Hodges v. Cedars-Sinai Medical Center


In Hodges v. Cedars-Sinai Medical Center (B297864, 5/19/23), the Second District Court of Appeal affirmed a summary judgment in favor of the employer in a disability discrimination case where the plaintiff was terminated after she refused to get a flu vaccine.

Deanna Hodges worked as an administrative employee with no patient-care responsibilities at Cedars-Sinai Medical Center for 17 years. Cedars required all hospital employees to get a flu vaccine as a condition of continued employment unless the employee could provide a valid medical or religious exemption. The plaintiff submitted a note from her doctor recommending an exemption based on her past history of cancer and general concerns about allergic reactions to the vaccine. None of these reasons were medically recognized contraindications for getting a flu shot. Cedars denied the medical exemption request. After the employee still refused to get the vaccine, she was terminated. Hodges then sued Cedars for disability discrimination and related claims under the Fair Employment & Housing Act. The trial court granted Cedars’s motion for summary judgment, and Hodges appealed.

In affirming the summary judgment in favor of the employer, the Court of Appeal first observed the plaintiff’s doctor who provided the note was not a cancer specialist.
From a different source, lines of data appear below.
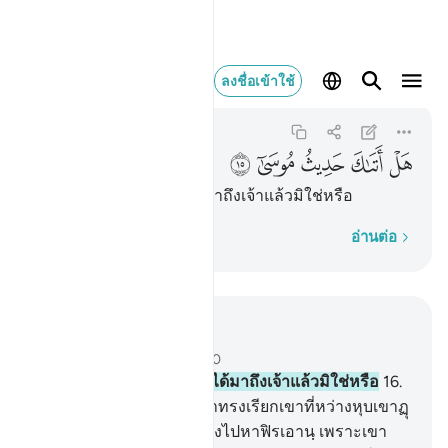
هل اتاك حديث موسى ١٥
ลงชื่อเข้าใช้
An-Nazi'at
79:15
79:15
ﳉ
ﳊ
ﳋ
ﳌ
ﳍ
[15] เรื่องราวของมูซาได้มาถึงเจ้าแล้วมิใช่หรือ
ทีละคำ
อ่านต่อ
อ่านในบริบท
บท 79, หน้าหนังสือ 583, จุซ 30
15
.
[15] เรื่องราวของมูซาได้มาถึงเจ้าแล้วมิใช่หรือ
16
.
[16] ขณะที่พระเจ้าของเขาทรงเรียกเขาที่หว่างหุบเขาฏุ
วาอันบริสุทธิ์
17
.
[17] เจ้าจงไปหาฟิรเอานฺ เพราะเขา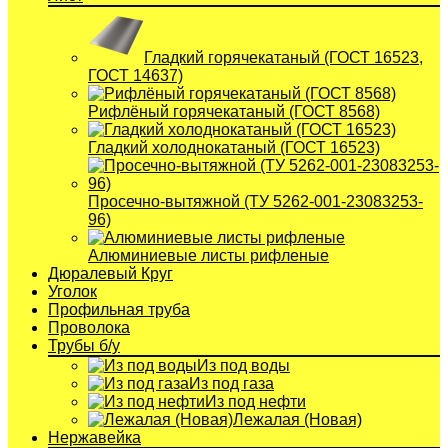
Гладкий горячекатаный (ГОСТ 16523,
ГОСТ 14637)
Рифлёный горячекатаный (ГОСТ 8568)
Гладкий холоднокатаный (ГОСТ 16523)
Просечно-вытяжной (ТУ 5262-001-23083253-
96)
Алюминиевые листы рифленые
Дюралевый Круг
Уголок
Профильная труба
Проволока
Трубы б/у
Из под воды
Из под газа
Из под нефти
Лежалая (Новая)
Нержавейка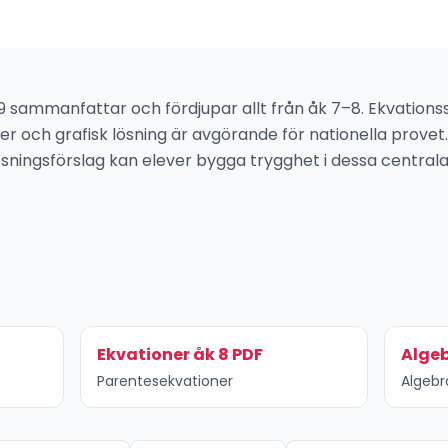
 9 sammanfattar och fördjupar allt från åk 7–8. Ekvation
r och grafisk lösning är avgörande för nationella prove
lösningsförslag kan elever bygga trygghet i dessa centra
Ekvationer åk 8 PDF
Algeb
Parentesekvationer
Algebr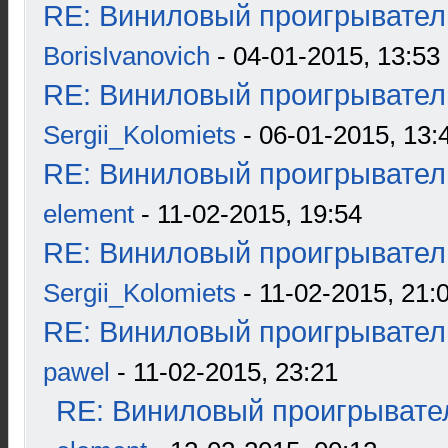
RE: Виниловый проигрыватель
BorisIvanovich
- 04-01-2015, 13:53
RE: Виниловый проигрыватель
Sergii_Kolomiets
- 06-01-2015, 13:
RE: Виниловый проигрыватель
element
- 11-02-2015, 19:54
RE: Виниловый проигрыватель
Sergii_Kolomiets
- 11-02-2015, 21:
RE: Виниловый проигрыватель
pawel
- 11-02-2015, 23:21
RE: Виниловый проигрывател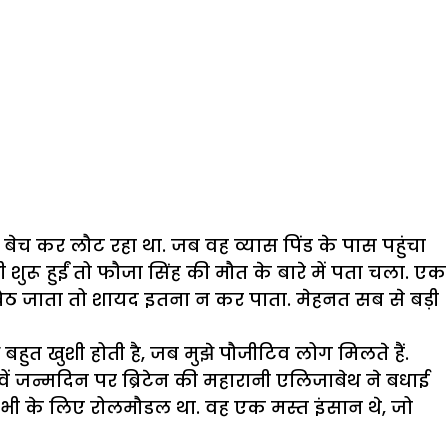
बेच कर लौट रहा था. जब वह व्यास पिंड के पास पहुंचा
 शुरू हुईं तो फौजा सिंह की मौत के बारे में पता चला. एक
 बैठ जाता तो शायद इतना न कर पाता. मेहनत सब से बड़ी
हुत खुशी होती है, जब मुझे पौजीटिव लोग मिलते हैं.
वें जन्मदिन पर ब्रिटेन की महारानी एलिजाबेथ ने बधाई
 सभी के लिए रोलमौडल था. वह एक मस्त इंसान थे, जो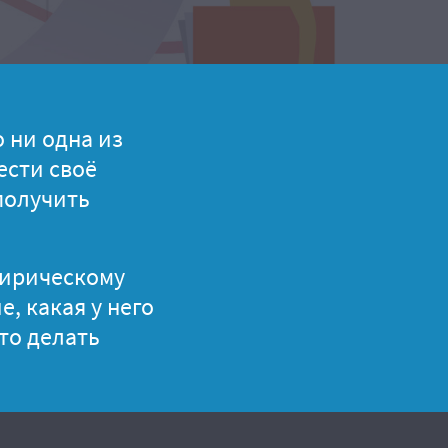
 ни одна из
ести своё
получить
мпирическому
е, какая у него
то делать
Her doctor’s medical exemption was based on the plaintiff’s stated fear of needles when she had chemotherapy for cancer 10 years earlier, and that her parents experienced flu-like symptoms when they received a flu vaccine 20 years ago. However, the only medically-recognized contraindications for the flu vaccine were a history of serious allergic reactions to the vaccine, or a history of Guillain-Barre Syndrome. In his deposition, Hodges’ doctor acknowledged that his exemption request was not based on either of these conditions.
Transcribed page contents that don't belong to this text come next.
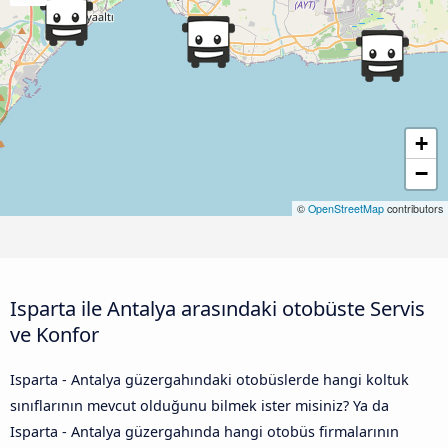
+
−
©
OpenStreetMap
contributors
Isparta ile Antalya arasındaki otobüste Servis
ve Konfor
Isparta - Antalya güzergahındaki otobüslerde hangi koltuk
sınıflarının mevcut olduğunu bilmek ister misiniz? Ya da
Isparta - Antalya güzergahında hangi otobüs firmalarının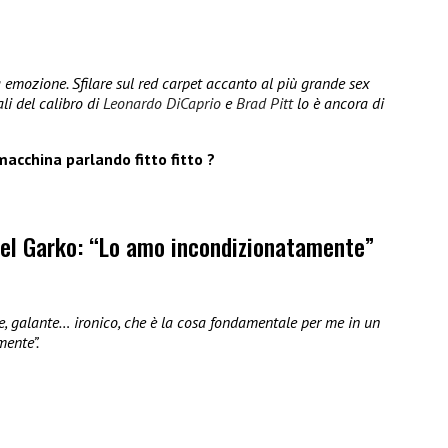
a emozione. Sfilare sul red carpet accanto al più grande sex
li del calibro di
Leonardo DiCaprio
e
Brad Pitt
lo è ancora di
macchina parlando fitto fitto ?
iel Garko: “Lo amo incondizionatamente”
te, galante… ironico, che è la cosa fondamentale per me in un
ente”.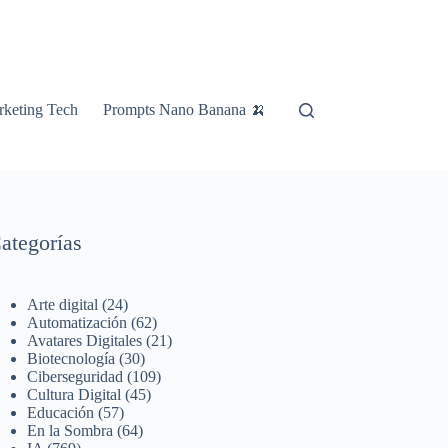
keting Tech
Prompts Nano Banana 🍌
ategorías
Arte digital
(24)
Automatización
(62)
Avatares Digitales
(21)
Biotecnología
(30)
Ciberseguridad
(109)
Cultura Digital
(45)
Educación
(57)
En la Sombra
(64)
The Court also reviewed the McDonnell-Douglas burden-shifting framework applicable to FEHA discrimination claims. First, the Court rejected the plaintiff’s argument that the McDonnell-Douglas standard should not apply because there was direct evidence of discrimination. The Court found there was no direct evidence of discriminatory intent. Rather, Hodges was terminated because she refused the flu vaccine, and did not provide evidence of a medically recognized contraindication.

To overcome summary judgment under the McDonnell-Douglas framework, Hodges must first establish that she was “disabled” within the meaning of the FEHA. The Court found that Plaintiff’s medical evidence was insufficient to establish she was disabled. There was no evidence presented that plaintiff was at risk of a serious allergic reaction to the vaccine, or how this would limit a major life activity, including working. Further, the Court rejected the plaintiff’s argument that Cedars regarded her as disabled, another basis for a FEHA claim.
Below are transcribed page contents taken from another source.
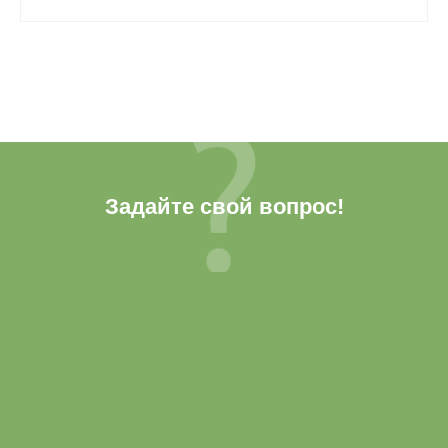
Задайте свой вопрос!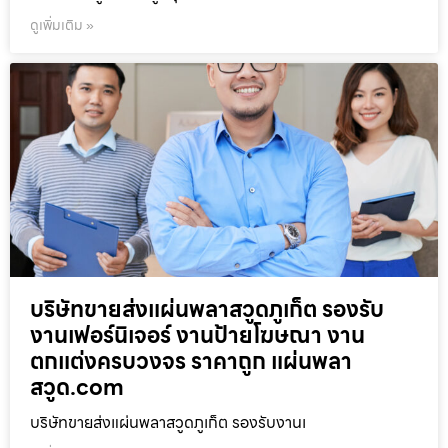
ดูเพิ่มเติม »
บริษัทขายส่งแผ่นพลาสวูดภูเก็ต รองรับ
งานเฟอร์นิเจอร์ งานป้ายโฆษณา งาน
ตกแต่งครบวงจร ราคาถูก แผ่นพลา
สวูด.com
บริษัทขายส่งแผ่นพลาสวูดภูเก็ต รองรับงานเ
Even if Hodges was able to establish she was disabled, the Court held summary judgment was still appropriate under the McDonnell-Douglas framework because Cedars presented a legitimate, non-discriminatory reason for her termination and Hodges did not present any evidence of pretext. The evidence established that Hodges was terminated because she did not get a flu shot, and that Cedars’s mandatory vaccine requirement was based on a legitimate concern about patient safety and CDC guidelines.

Significantly, the Court observed that an employer “is not bound to accept an employee’s subjective belief that she is disabled,” and can rely on other medical information. Although the plaintiff’s exemption request was supported by a doctor’s note, the Court found that her doctor’s note was also subjective, and was not based on any medically recognized reason not to get the flu vaccine. The Court also refused to second-guess Cedar’s reasons for implementing a company-wide policy in the first place.

For the same reasons, the Court ruled that Cedars was not under an obligation to engage in the “interactive process” or reasonably accommodate Hodges because she was neither disabled nor regarded as disabled. Finally, the Court rejected the plaintiff’s FEHA retaliation claim because there was no evidence of a causal link between her termination and request for a medical exemption. Rather, the undisputed evidence established Hodges was terminated because she refused to get a flu vaccine.

The Court of Appeal decision is important for several reasons. First, the decision makes it clear that an employee claiming disability discrimination must present credible medical evidence that she is disabled. A non-specific or subjective note from a doctor is not sufficient. Second, although the case involved a regular flu vaccine, its analysis should be equally applicable to an employee’s refusal to get a COVID vaccine. There are numerous pending COVID-related termination lawsuits that may be impacted by the Hodges case. Without credible medical evidence that an employee who was terminated for refusing to get a COVID vaccine was either actually disabled or regarded as disabled, subjective concerns about reactions to the vaccine may be insufficient to get to a jury.